Warto wspomnieć, że matka Sylwii Wawrzyniak pozostaje pod opieką Wielkopolskiego Centrum Onkologii, od czasu wykrycia u niej raka piersi. Autorka wpisu uspokaja, że mama jakoś przetrwa na emeryturze i z pomocą bliskich.

Córka zdradza też, jak mało ufności ma sieć Dino do własnych pracowników.

"Na drzwiach szafek pracownice mają przyklejone paragony z kilku lat. Żeby był dowód, że kubek, w którym piją herbatę nie jest kradziony. Że herbata, którą piją na przerwie nie jest przypadkiem kradziona. Jakże słuszny brak zaufania wobec wieloletnich pracowników firmy należącej do Bardzo Bardzo Bogatego Człowieka!" – denerwuje się.

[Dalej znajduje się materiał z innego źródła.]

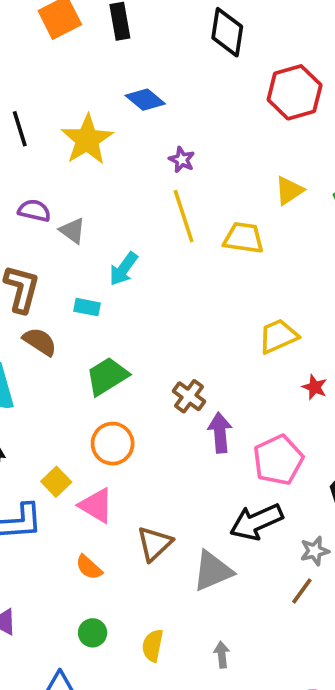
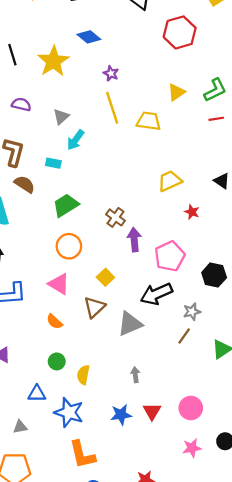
gray triangle: (73, 231) -> (61, 117), moved, turned 42
yellow square: (56, 482) -> (105, 277), moved
yellow semicircle: (153, 646) -> (83, 375), moved

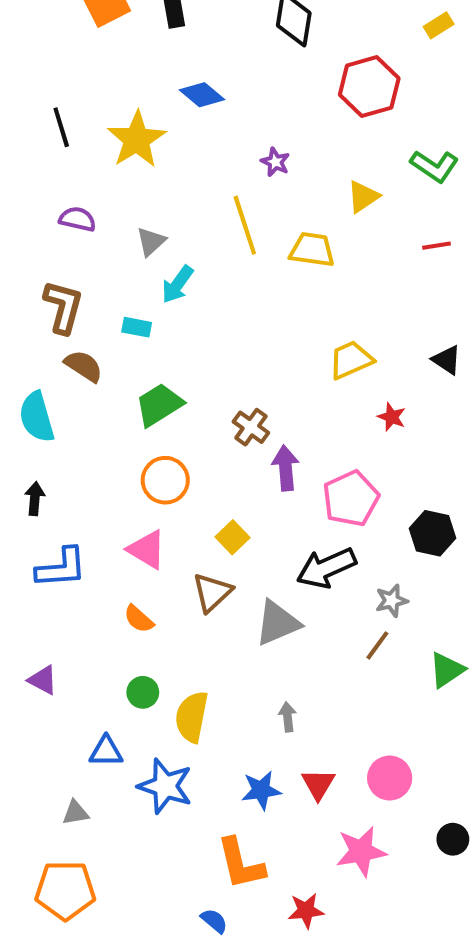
purple star: (111, 73) -> (275, 162), moved
green L-shape: (215, 90) -> (434, 166), moved, turned 60
yellow semicircle: (83, 375) -> (192, 717), size x1.4
pink star: (192, 448) -> (361, 851), moved, size x1.4
orange L-shape: (82, 455) -> (241, 864), moved

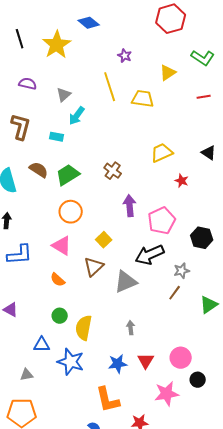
brown semicircle: (84, 366) -> (39, 170), moved
brown cross: (251, 427) -> (113, 171), moved
black circle: (453, 839) -> (198, 380), moved

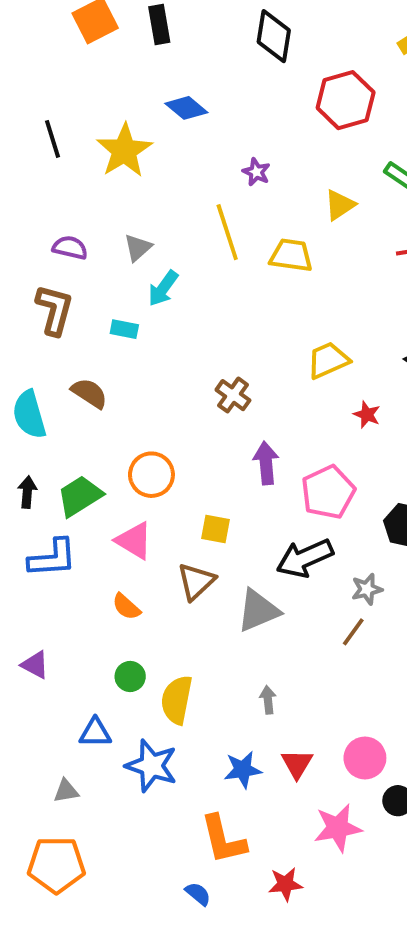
purple semicircle: (28, 84) -> (70, 248), moved
green trapezoid: (68, 175) -> (80, 496), moved
yellow square: (104, 240) -> (216, 529), turned -35

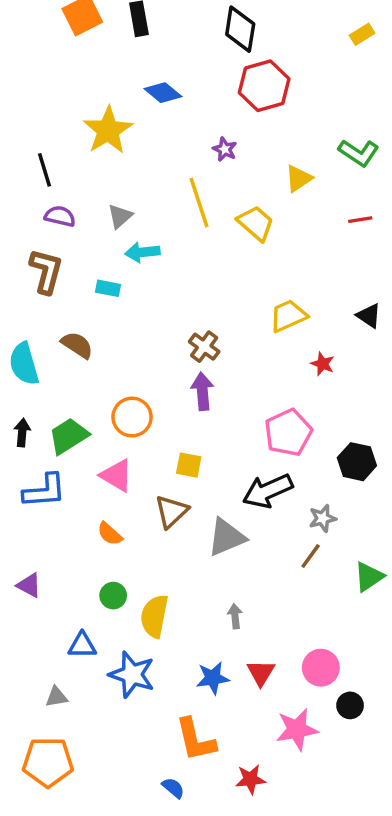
red hexagon: (346, 100) -> (264, 86), moved
black line: (53, 139) -> (44, 170), moved
yellow trapezoid: (291, 255) -> (256, 223), turned 33
cyan arrow: (163, 288) -> (142, 252), turned 48
purple arrow: (266, 463) -> (202, 391), moved

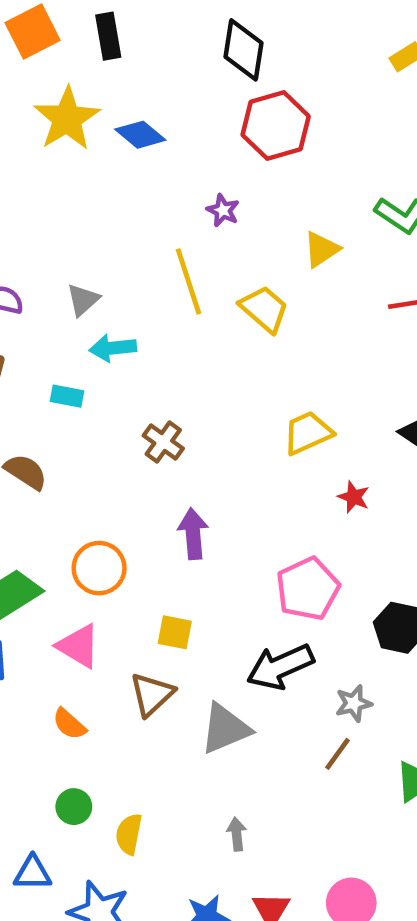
yellow star: (108, 130) -> (67, 119), moved
brown cross: (204, 347) -> (163, 442), moved
yellow semicircle: (154, 616) -> (129, 834), size x0.7

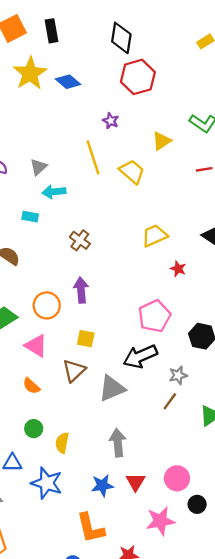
purple arrow: (193, 534) -> (81, 290), moved
gray arrow: (237, 834) -> (118, 443), size x1.6

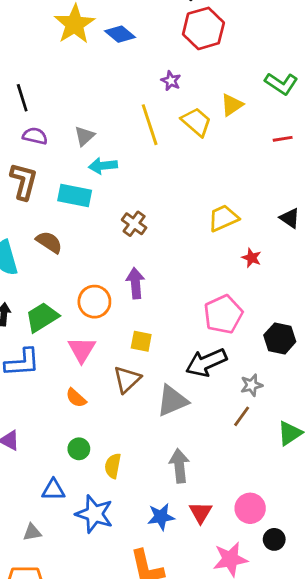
yellow trapezoid: (132, 172) -> (196, 122), moved
cyan rectangle: (30, 217) -> (75, 195), size x1.6
pink triangle: (36, 346) -> (82, 350), turned 30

Poprosiliśmy sieć Dino o komentarz sytuacji. Do czasu publikacji tego tekstu, nie otrzymaliśmy odpowiedzi.
Czytaj także: LOT zwolnił stewardessę z lotu kpt. Wrony. "Zemsta ważniejsza niż zasługi dla firmy"

Ceny polskich truskawek

W INNPoland.pl łapaliśmy się już za głowę porównując ceny polskich truskawek. Nic więc dziwnego, że szkoda je wyrzucać.

Ich ceny tradycyjnie nie należą do najniższych – ale w tym roku są szczególnie wysokie. Jak pisze Wirtualna Polska, w hurtowaniach kosztują one 20-30 zł za kilogram – co oznacza, że ich cena w sklepie może dojść nawet do 50 zł za kilogram. W ostatnich latach na początku sezonu cena hurtowa na początku sezonu wynosiła 18-25 zł.

– To będzie bardzo nietypowy rok w branży. Przy tak chłodnej pogodzie, jak teraz, owoce uprawiane bez osłon pojawią się może za 6 tygodni. Truskawki spod osłon będą długo trzymać hurtową cenę około 20-30 zł za kilogram. To oznacza, że nie będzie "górek" nadpodaży i wymuszonych nimi spadków cen. Trudno mi powiedzieć, ile będą kosztować truskawki w detalu, tanio nie będzie – Tłumaczy w rozmowie z WP Jacek Wysocki, plantator truskawek z Mazowsza.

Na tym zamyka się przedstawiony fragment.